Ali, a street vendor on the junction of Al-Galaa Street and 26 July Street in downtown Cairo who lives near Wabur Al-Talg, had reservations about the government’s intention to move the vendors.

“Moving us to Al-Torguman will take a long time. We do not object to the idea, but there is the problem of red tape. They say that after the Eid Al-Adha (Greater Bairam) they will move us, but it will take customers a long time to find out where we have gone. We are ready to stay in any place, but I prefer Wabur Al-Talg. Customers are unlikely to want to climb four flights of stairs at the Al-Torguman Garage.
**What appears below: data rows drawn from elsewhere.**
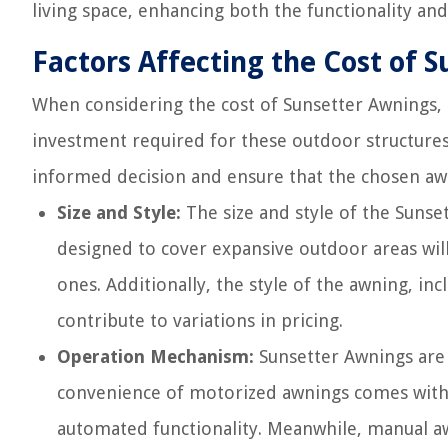
living space, enhancing both the functionality and
Factors Affecting the Cost of 
When considering the cost of Sunsetter Awnings, s
investment required for these outdoor structure
informed decision and ensure that the chosen awn
Size and Style:
The size and style of the Sunset
designed to cover expansive outdoor areas wil
ones. Additionally, the style of the awning, inc
contribute to variations in pricing.
Operation Mechanism:
Sunsetter Awnings are 
convenience of motorized awnings comes with 
automated functionality. Meanwhile, manual aw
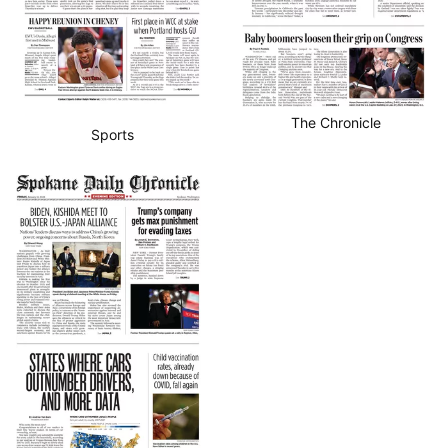
The Chronicle
Sports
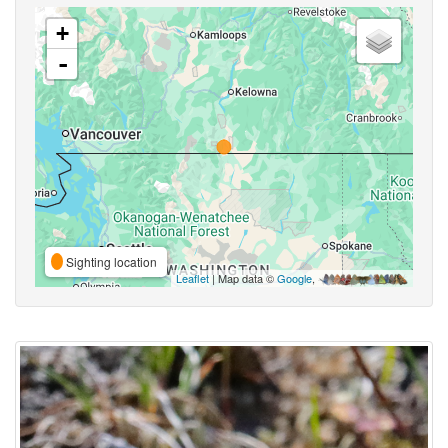
+
-
Sighting location
Leaflet
| Map data ©
Google
,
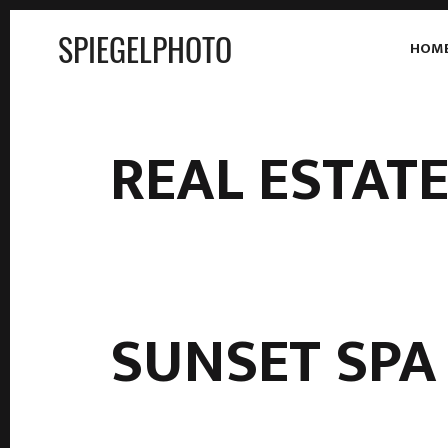
SPIEGELPHOTO
HOM
REAL ESTAT
SUNSET SPA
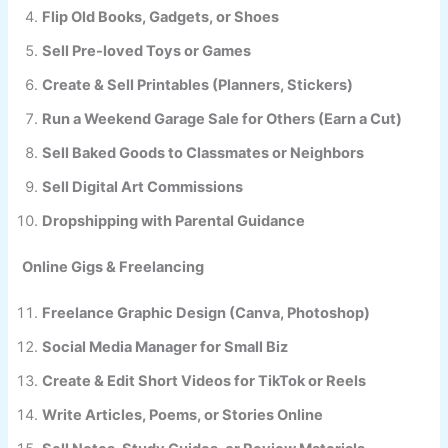
Flip Old Books, Gadgets, or Shoes
Sell Pre-loved Toys or Games
Create & Sell Printables (Planners, Stickers)
Run a Weekend Garage Sale for Others (Earn a Cut)
Sell Baked Goods to Classmates or Neighbors
Sell Digital Art Commissions
Dropshipping with Parental Guidance
Online Gigs & Freelancing
Freelance Graphic Design (Canva, Photoshop)
Social Media Manager for Small Biz
Create & Edit Short Videos for TikTok or Reels
Write Articles, Poems, or Stories Online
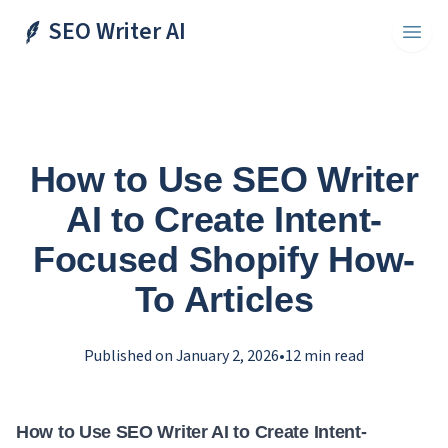
SEO Writer AI
Toggl
How to Use SEO Writer
AI to Create Intent-
Focused Shopify How-
To Articles
Published on
January 2, 2026
•
12
min read
How to Use SEO Writer AI to Create Intent-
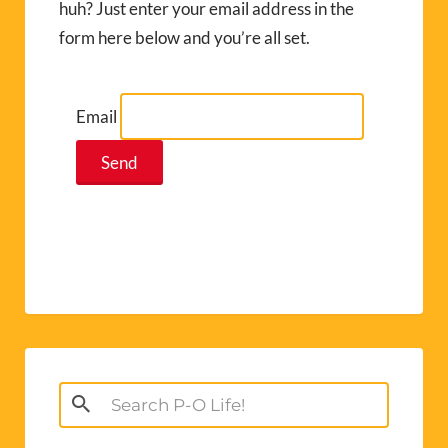
huh? Just enter your email address in the
form here below and you’re all set.
Email
Search
for:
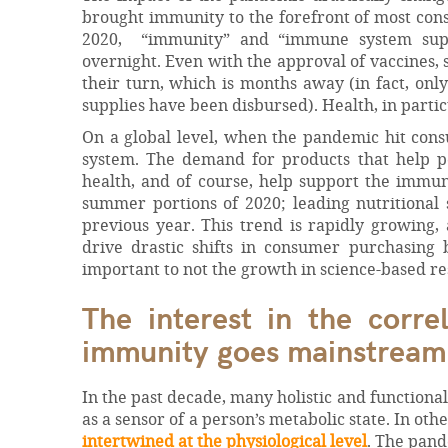
brought immunity to the forefront of most con
2020, “immunity” and “immune system suppo
overnight. Even with the approval of vaccines,
their turn, which is months away (in fact, onl
supplies have been disbursed). Health, in partic
On a global level, when the pandemic hit cons
system. The demand for products that help pe
health, and of course, help support the immu
summer portions of 2020; leading nutritiona
previous year. This trend is rapidly growing,
drive drastic shifts in consumer purchasing
important to not the growth in science-based re
The interest in the corre
immunity goes mainstream
In the past decade, many holistic and function
as a sensor of a person’s metabolic state. In ot
intertwined at the physiological level
. The pand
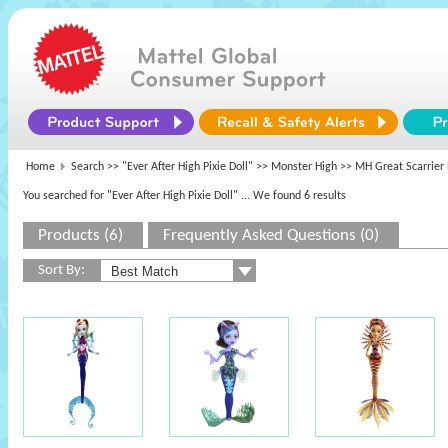
Home
Search >>
"Ever After High Pixie Doll"
>>
Monster High
>> MH Great Scarrier
You searched for "Ever After High Pixie Doll"
... We found 6 results
Products (6)
Frequently Asked Questions (0)
Sort By:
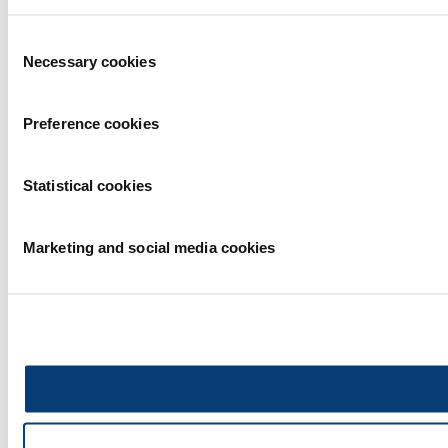
Consent
Necessary cookies
Selection
Preference cookies
Statistical cookies
Marketing and social media cookies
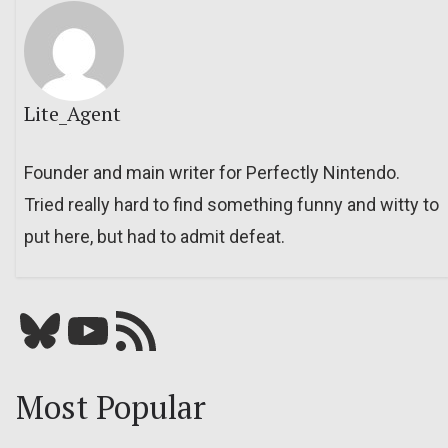
Lite_Agent
Founder and main writer for Perfectly Nintendo.
Tried really hard to find something funny and witty to
put here, but had to admit defeat.
Bluesky
YouTube
Our RSS feed
Most Popular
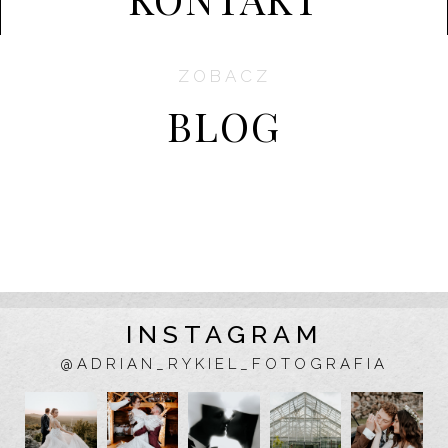
ZOBACZ
BLOG
INSTAGRAM
@ADRIAN_RYKIEL_FOTOGRAFIA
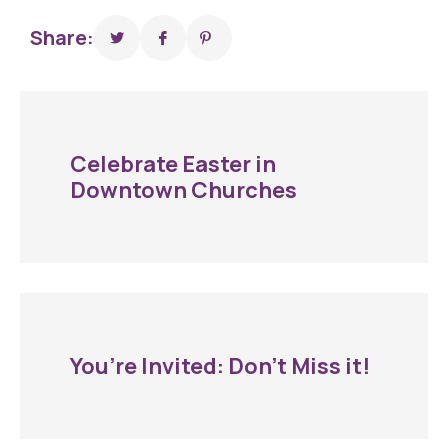
Share:
Celebrate Easter in
Downtown Churches
You’re Invited: Don’t Miss it!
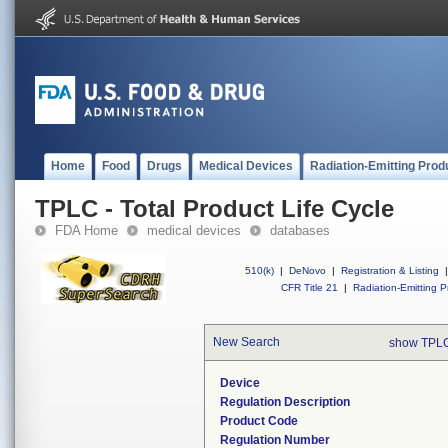
Home
Food
Drugs
Medical Devices
Radiation-Emitting Prod
TPLC - Total Product Life Cycle
FDA Home
medical devices
databases
510(k)
|
DeNovo
|
Registration & Listing
|
CFR Title 21
|
Radiation-Emitting P
New Search
show TPLC
Device
Regulation Description
Product Code
Regulation Number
Besides, the area is not very central, and it will be difficult to make sales.”

Emile, also a street vendor on Al-Galaa Street, comes in from Abboud everyday and believes that moving the vendors is not a bad idea. “I think that it is a good idea to go to Al-Torguman, but the problem is that they will give priority to people from Boulaq not those who commute every day from other governorates. Nevertheless, we are all waiting for action as up till now nothing has been done.”

Hassan Karem, a street vendor in Giza Square, agreed. “If there is a place for us, we are ready to go there. So far, no one has asked us to go anywhere or even asked us what we think. We come here every day to make a living, and we do not cause trouble.”

According to Abdel-Fattah, other solutions have been put forward, such as building 170 shops in Rabee Al-Giza Street, but the vendors refused to leave Giza Square despite the small distance between the two places. The authorities also built shops under the King Faisal Bridge, but the vendors refused to use them, citing the same arguments.

“We tried to make a third place for them near Giza Square next to the pedestrian tunnel, but they also refused, arguing that they would lose their customers. But this is not true as customers will go anywhere. There are some 300 street vendors in Giza Square alone who make the lives of millions of people more difficult every day. We have even resorted to asking them to help brainstorm solutions, but this didn’t work either. We have had cases of street fights between vendors over places they had rented on the streets themselves, which is totally unacceptable. They even bring their relatives with them, meaning that there can be up to five people selling products in one place.”

Ali put his solution in a nutshell: “there is an empty piece of land in Al-Sahafa Street which is currently used as a parking lot. They could send us there or to Wabur Al-Talg instead of Al-Torguman.” “People should stay in one place and stop fighting over places with others as we have been seeing a lot lately. We need stability so we can all make a living,” commented Karem.

Abdel-Fattah believes that there are solutions to the problem. “We have alternatives, like the space in front of the Al-Istiqama Mosque which we plan to put aside for them. The place could take some 75 shops, and the other place, near the pedestrian tunnel, could take about 300 shops for vendors who come from Giza.”

“After the past campaigns the number of vendors decreased and they went to side streets. But each governorate should do more to help, as if we in Giza open up more places for vendors commuting in from outside we will have 1,000 or more. In the near future, we intend to move the bus stops and build a shopping mall for street vendors behind the Giza government complex. The solution is being studied by governor of Giza Ali Abdel-Rahman as a possible permanent solution to the problem,” Abdel-Fattah said.